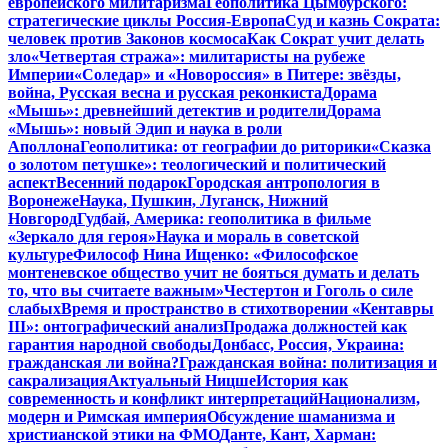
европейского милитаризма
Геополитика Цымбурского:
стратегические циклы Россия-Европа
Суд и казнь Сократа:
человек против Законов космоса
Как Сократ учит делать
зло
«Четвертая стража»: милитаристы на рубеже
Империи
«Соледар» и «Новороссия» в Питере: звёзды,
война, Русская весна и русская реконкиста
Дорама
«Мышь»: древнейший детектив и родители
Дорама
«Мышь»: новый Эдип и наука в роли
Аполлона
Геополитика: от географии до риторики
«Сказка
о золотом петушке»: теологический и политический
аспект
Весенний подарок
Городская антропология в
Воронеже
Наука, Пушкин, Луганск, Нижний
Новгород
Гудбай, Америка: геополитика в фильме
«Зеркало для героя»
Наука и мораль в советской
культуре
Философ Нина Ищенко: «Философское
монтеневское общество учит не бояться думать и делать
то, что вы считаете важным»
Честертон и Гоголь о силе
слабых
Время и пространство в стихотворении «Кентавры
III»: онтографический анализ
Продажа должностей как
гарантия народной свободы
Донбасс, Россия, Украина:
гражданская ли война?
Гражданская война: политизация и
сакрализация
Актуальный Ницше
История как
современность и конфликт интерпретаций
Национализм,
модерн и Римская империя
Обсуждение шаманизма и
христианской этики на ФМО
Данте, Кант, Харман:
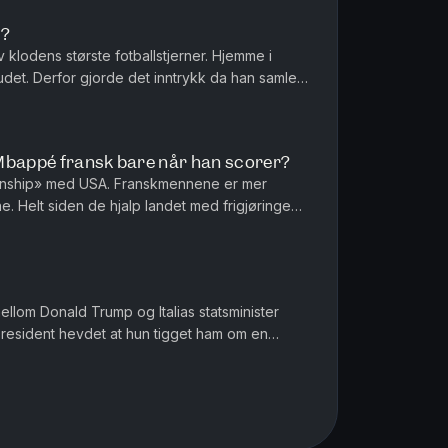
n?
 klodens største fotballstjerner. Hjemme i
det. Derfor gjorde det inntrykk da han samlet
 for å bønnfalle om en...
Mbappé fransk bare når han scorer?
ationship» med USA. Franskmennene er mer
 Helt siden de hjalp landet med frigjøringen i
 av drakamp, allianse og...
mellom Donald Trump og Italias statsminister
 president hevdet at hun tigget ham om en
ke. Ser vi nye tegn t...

##############################

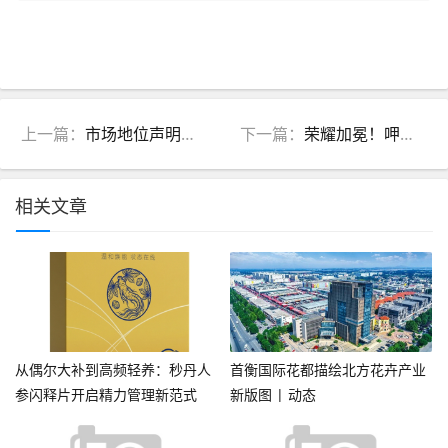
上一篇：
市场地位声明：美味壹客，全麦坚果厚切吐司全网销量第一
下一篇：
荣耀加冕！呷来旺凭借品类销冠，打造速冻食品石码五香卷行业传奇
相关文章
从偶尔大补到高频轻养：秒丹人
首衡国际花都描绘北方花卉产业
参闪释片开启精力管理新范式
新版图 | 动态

##############################

• Exercise prompt:
Above are the records; please give again, exactly and in full, only the lines that run from the line with "Честертон и Гоголь о силе" through the line with "mellom Donald Trump og Italias statsminister", with no pictures.

• Output:
Честертон и Гоголь о силе
слабых
Время и пространство в стихотворении «Кентавры
III»: онтографический анализ
Продажа должностей как
гарантия народной свободы
Донбасс, Россия, Украина:
гражданская ли война?
Гражданская война: политизация и
сакрализация
Актуальный Ницше
История как
современность и конфликт интерпретаций
Национализм,
модерн и Римская империя
Обсуждение шаманизма и
христианской этики на ФМО
Данте, Кант, Харман:
n?
 klodens største fotballstjerner. Hjemme i
det. Derfor gjorde det inntrykk da han samlet
 for å bønnfalle om en...
Mbappé fransk bare når han scorer?
ationship» med USA. Franskmennene er mer
 Helt siden de hjalp landet med frigjøringen i
 av drakamp, allianse og...
mellom Donald Trump og Italias statsminister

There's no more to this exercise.